His calm in his hospital bed perhaps remakes him as the legend I've always seen him as being. When I told him he scared a lot of us, he told me, between machine assisted gulps of air, that he was scared too. Then, he smiled, like it was all a joke, like it was nothing at all, and squeezed my hand with a firmness that said he was right, that none of this was serious. After that, he turned his gaze back up to the ceiling and struggled with each and every breath, hiccuping with a strangely soft, high sound, that should come from a bird, not my grandfather.

His chances don't look very good. He lives 900 miles away and hasn't really gotten a chance to get to know my son. Like my great-grandparents, my grandpa will exist more as a story for Chunk, but there will be a lot of stories to tell. Some of those stories will be funny, others sad, some beautiful, and others inspiring.

I'm looking forward to seeing him this morning, but not because I want to say good-bye. I didn't spend two days in the car to say good-bye. I came here because I want to spend a little more time with my "bump-pa."

6 comments:

Anonymous said...

I have nothing to say other than you are in my thoughts.

Papa Bradstein said...

That's a beautiful piece of writing about your family that says a lot of good things about you as well. Our thoughts are with you.

Maria said...

Very moving. I think you should take this in his hospital room and read it to him.

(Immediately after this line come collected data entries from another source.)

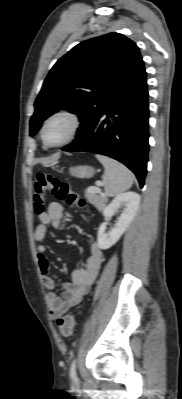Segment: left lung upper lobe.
I'll return each mask as SVG.
<instances>
[{
    "label": "left lung upper lobe",
    "instance_id": "1",
    "mask_svg": "<svg viewBox=\"0 0 182 399\" xmlns=\"http://www.w3.org/2000/svg\"><path fill=\"white\" fill-rule=\"evenodd\" d=\"M144 67L136 44L124 35L110 33L83 41L60 58L46 77L35 101L30 134L60 108H70L84 135L105 109L113 94Z\"/></svg>",
    "mask_w": 182,
    "mask_h": 399
}]
</instances>
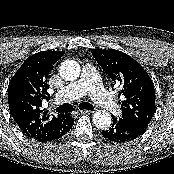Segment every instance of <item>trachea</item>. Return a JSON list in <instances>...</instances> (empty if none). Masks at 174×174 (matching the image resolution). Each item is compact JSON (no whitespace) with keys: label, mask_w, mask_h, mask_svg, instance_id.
Masks as SVG:
<instances>
[{"label":"trachea","mask_w":174,"mask_h":174,"mask_svg":"<svg viewBox=\"0 0 174 174\" xmlns=\"http://www.w3.org/2000/svg\"><path fill=\"white\" fill-rule=\"evenodd\" d=\"M80 109H85V110H93L94 106L88 102H83L79 104ZM73 106L71 104H63L55 109L56 112L58 113H68L72 112Z\"/></svg>","instance_id":"3493384b"}]
</instances>
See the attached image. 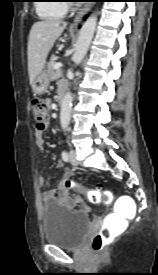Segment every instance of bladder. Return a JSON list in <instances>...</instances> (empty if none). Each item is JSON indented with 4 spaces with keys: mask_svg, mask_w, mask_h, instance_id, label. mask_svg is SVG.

I wrote a blog about my dear friend, Orna and before I posted it, I read it to her and she told me that she never knew that my feelings were so deep for her. They were and after I read the blog piece, she knew it too.

Read it to him, R.

Lainey-Paney said...

I'm sorry about his heart attack.
Stay strong for him!

Vampdaddy said...

What a wonderful tribute to him...My thoughts are with you and your family.

Sarah said...

Wow, what a great piece.

Also, despite it all, you seem to have turned out pretty darn well.